• _TASK MATERIAL_
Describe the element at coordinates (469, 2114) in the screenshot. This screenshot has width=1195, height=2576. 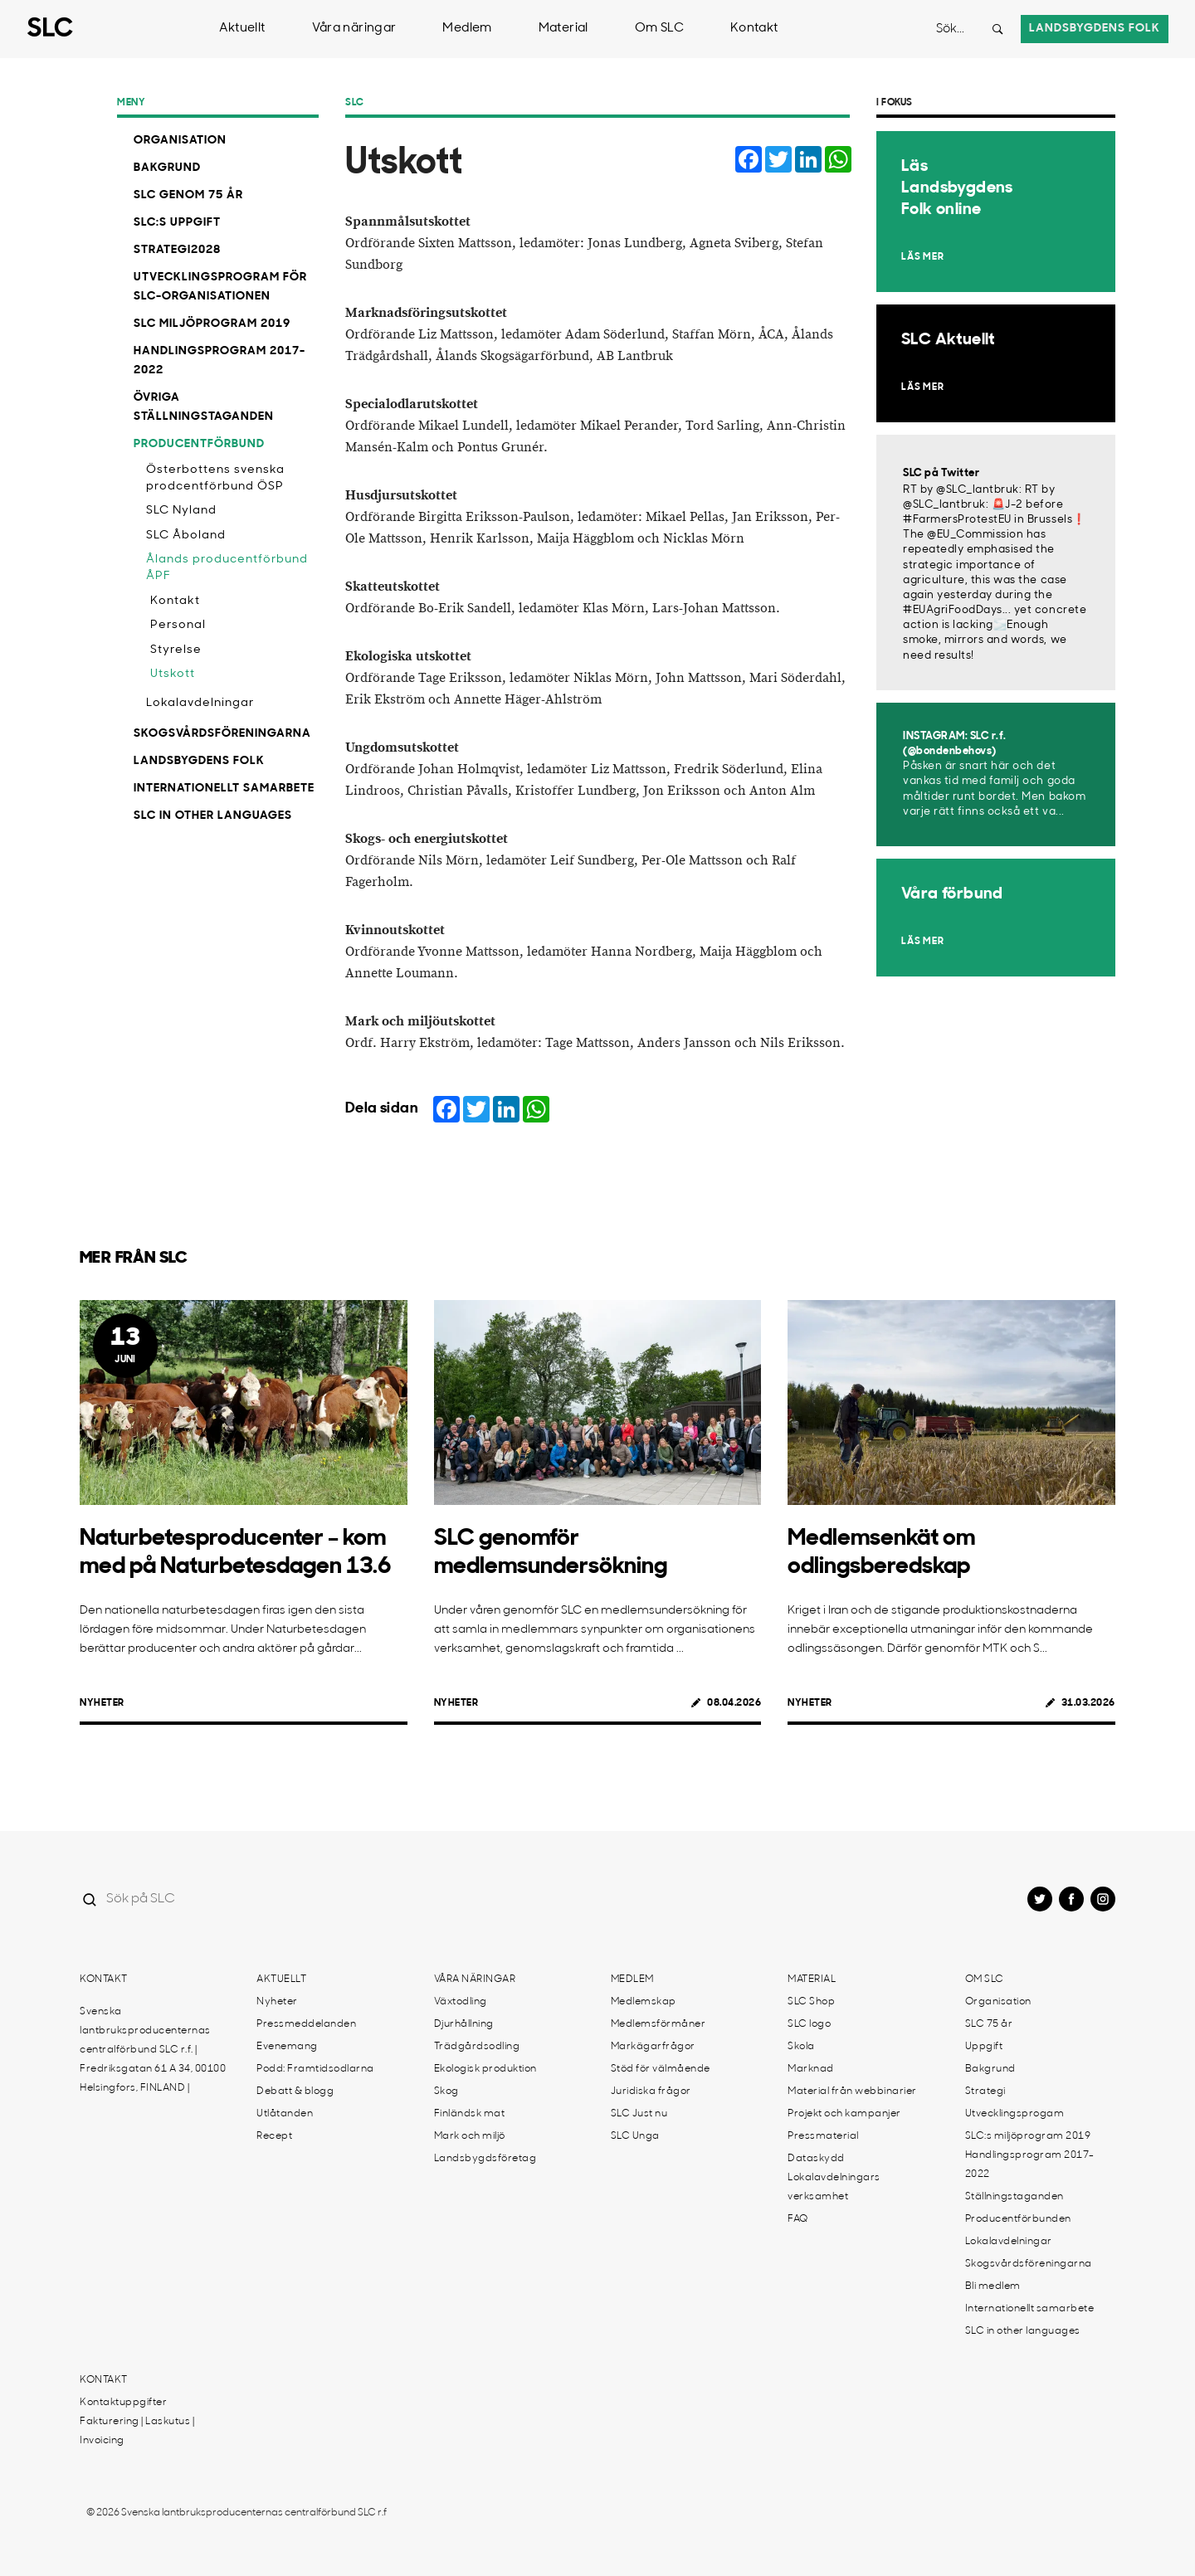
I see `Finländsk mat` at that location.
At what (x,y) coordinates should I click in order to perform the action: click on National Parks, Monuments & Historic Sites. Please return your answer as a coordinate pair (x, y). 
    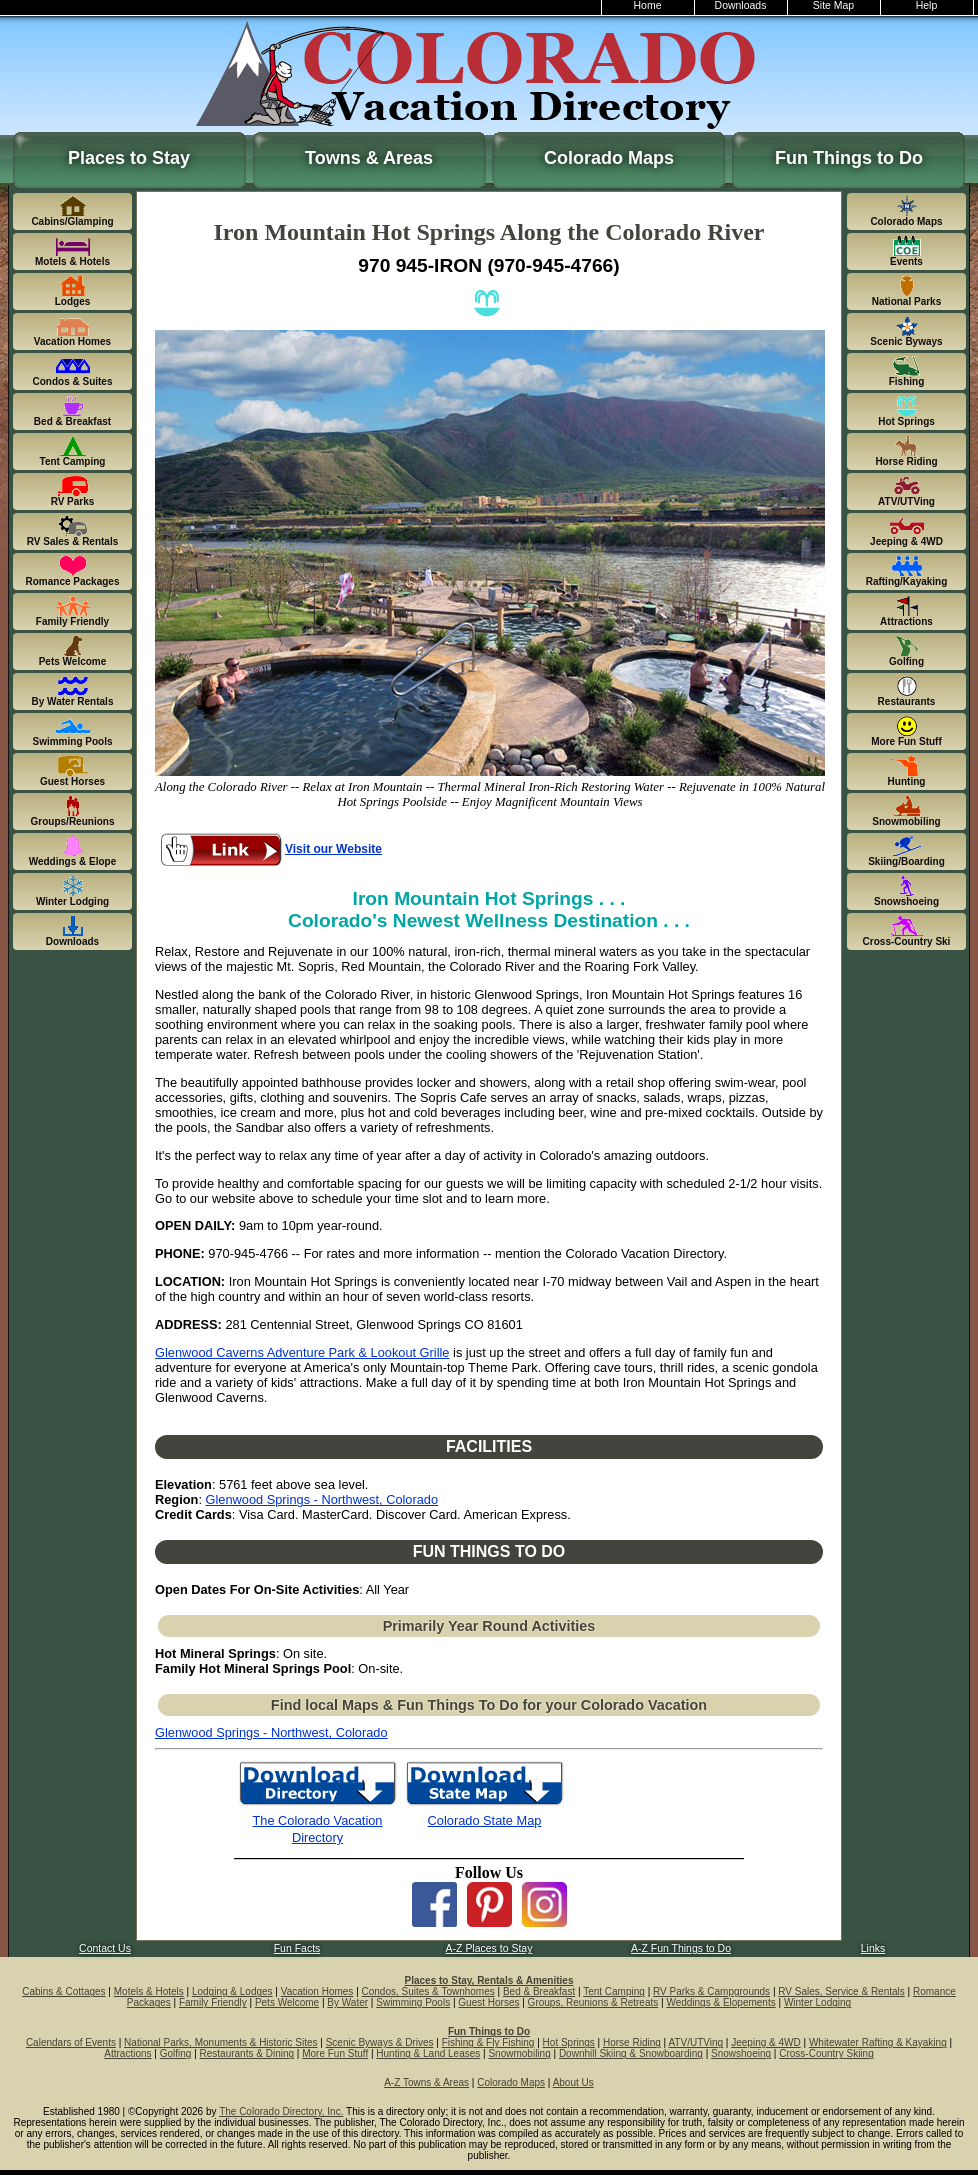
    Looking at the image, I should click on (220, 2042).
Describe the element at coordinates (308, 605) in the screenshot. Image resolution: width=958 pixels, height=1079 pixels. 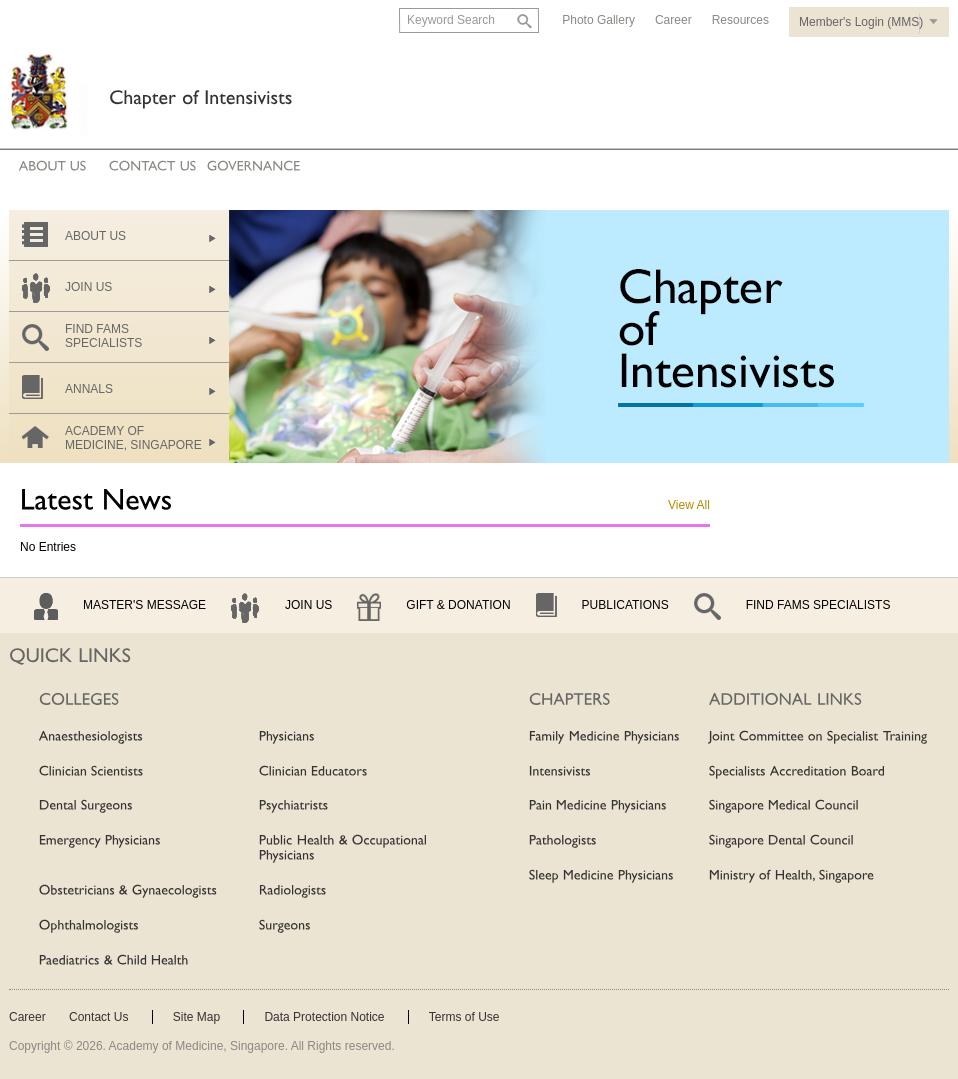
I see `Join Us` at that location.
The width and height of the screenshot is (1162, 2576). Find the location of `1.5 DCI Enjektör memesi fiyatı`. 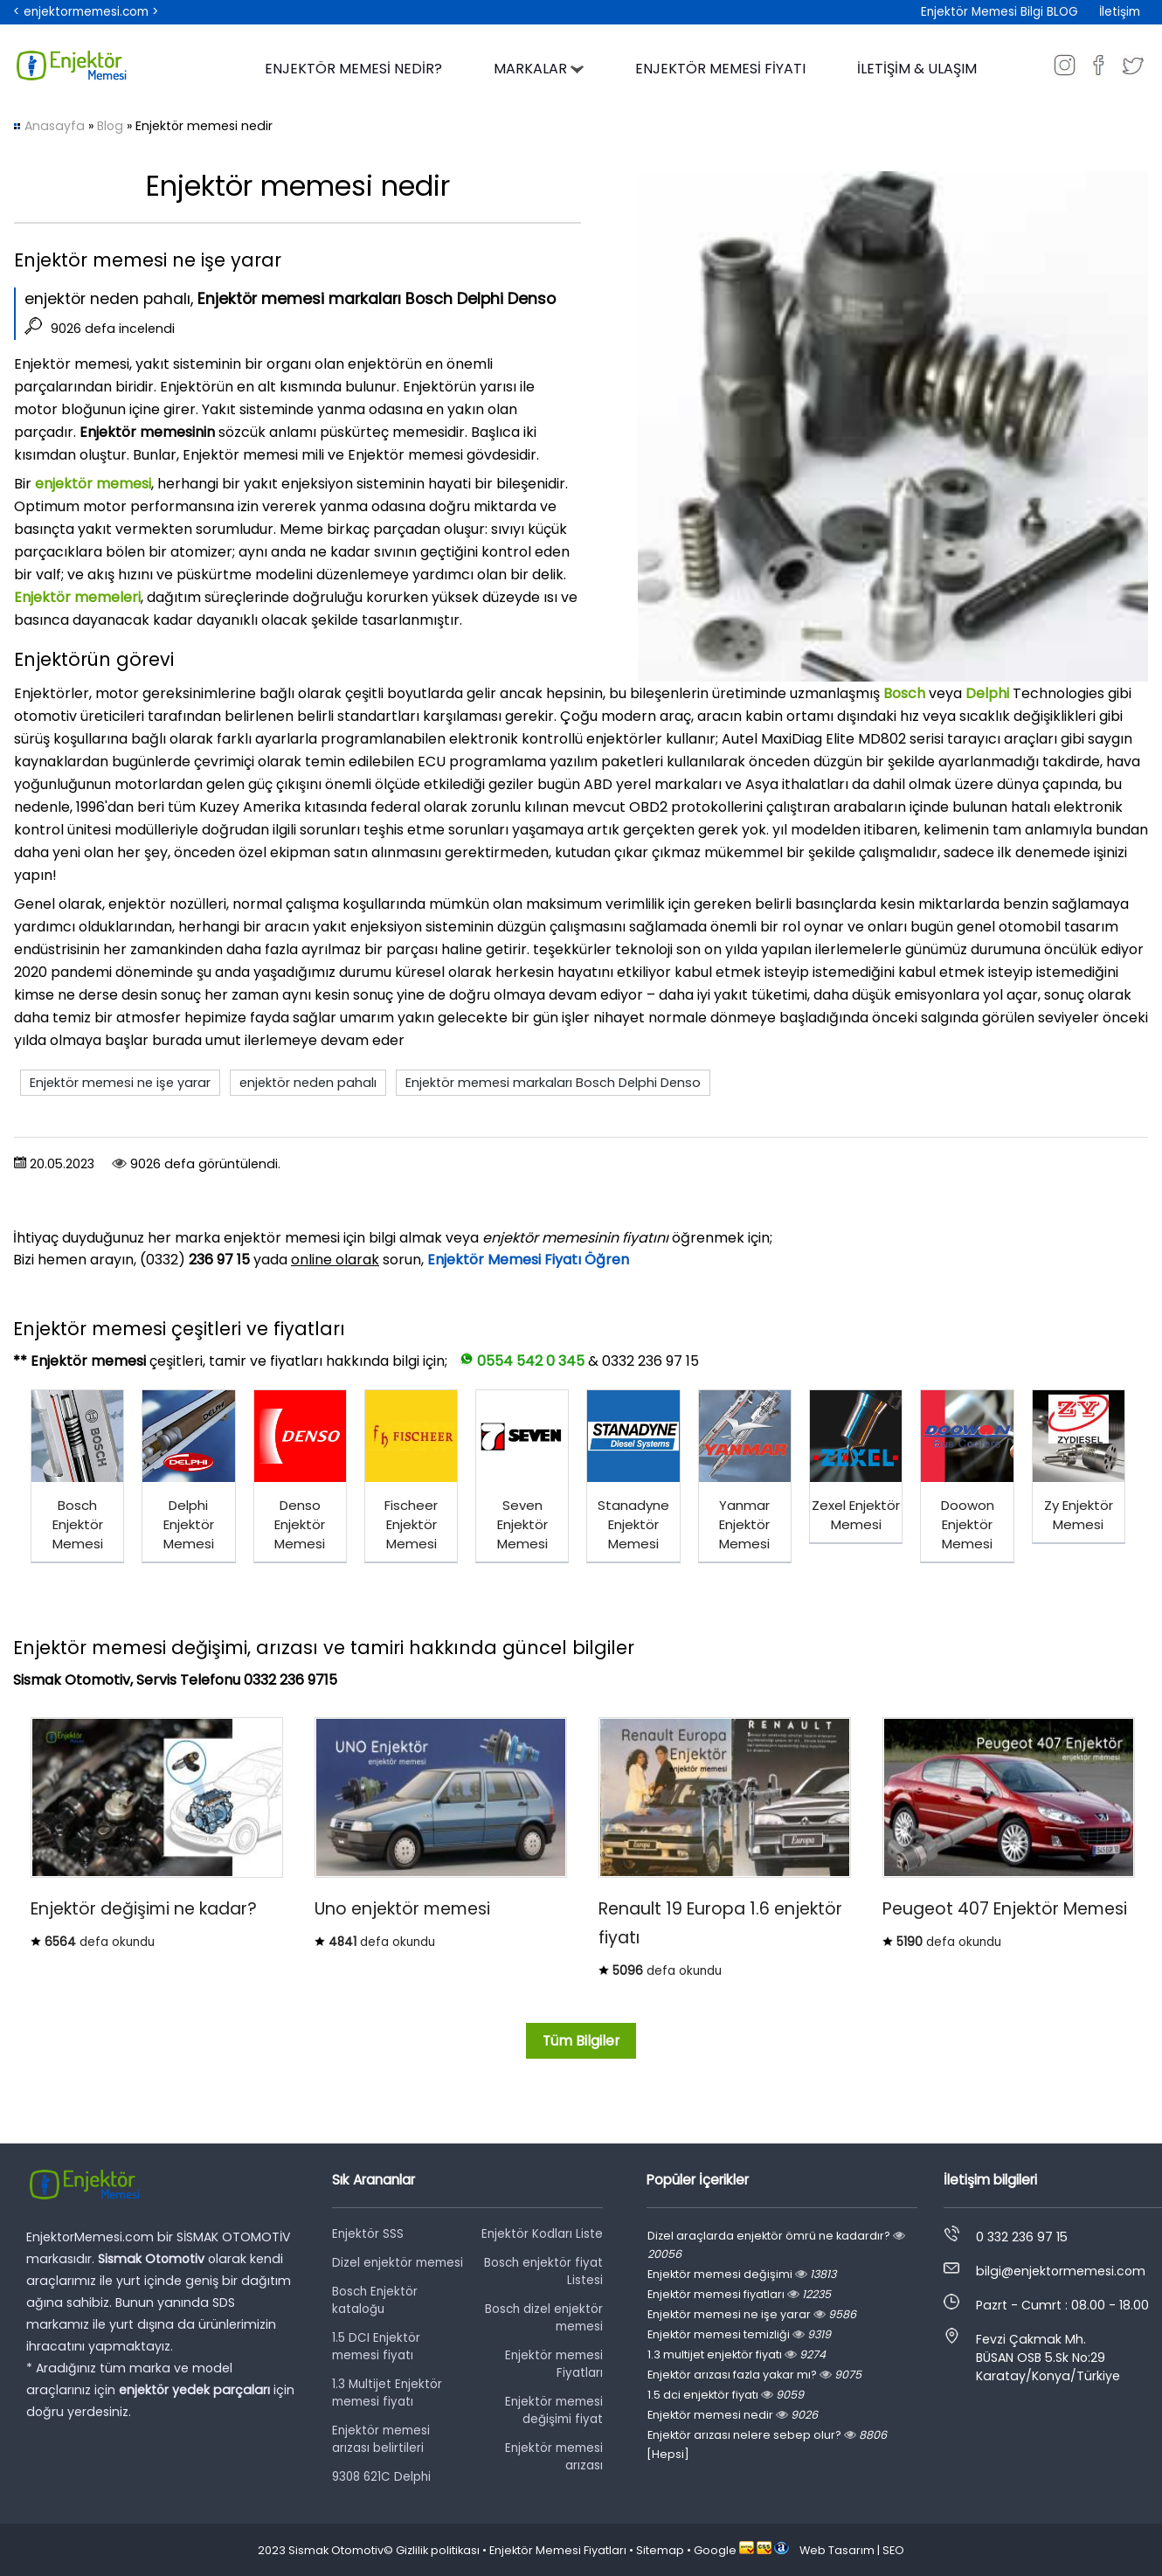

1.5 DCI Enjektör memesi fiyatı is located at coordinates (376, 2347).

• _WORK ORDER_
If a record holds a picture, drop the picture and return the rest of it exactly.

• _SOLUTION BELOW_
Describe the element at coordinates (469, 2114) in the screenshot. This screenshot has width=1195, height=2576. 
I see `Finländsk mat` at that location.
At what (x,y) coordinates should I click in order to perform the action: click on National Parks, Monuments & Historic Sites. Please return your answer as a coordinate pair (x, y). 
    Looking at the image, I should click on (220, 2042).
Describe the element at coordinates (308, 605) in the screenshot. Image resolution: width=958 pixels, height=1079 pixels. 
I see `Join Us` at that location.
The width and height of the screenshot is (1162, 2576). Find the location of `1.5 DCI Enjektör memesi fiyatı`. 

1.5 DCI Enjektör memesi fiyatı is located at coordinates (376, 2347).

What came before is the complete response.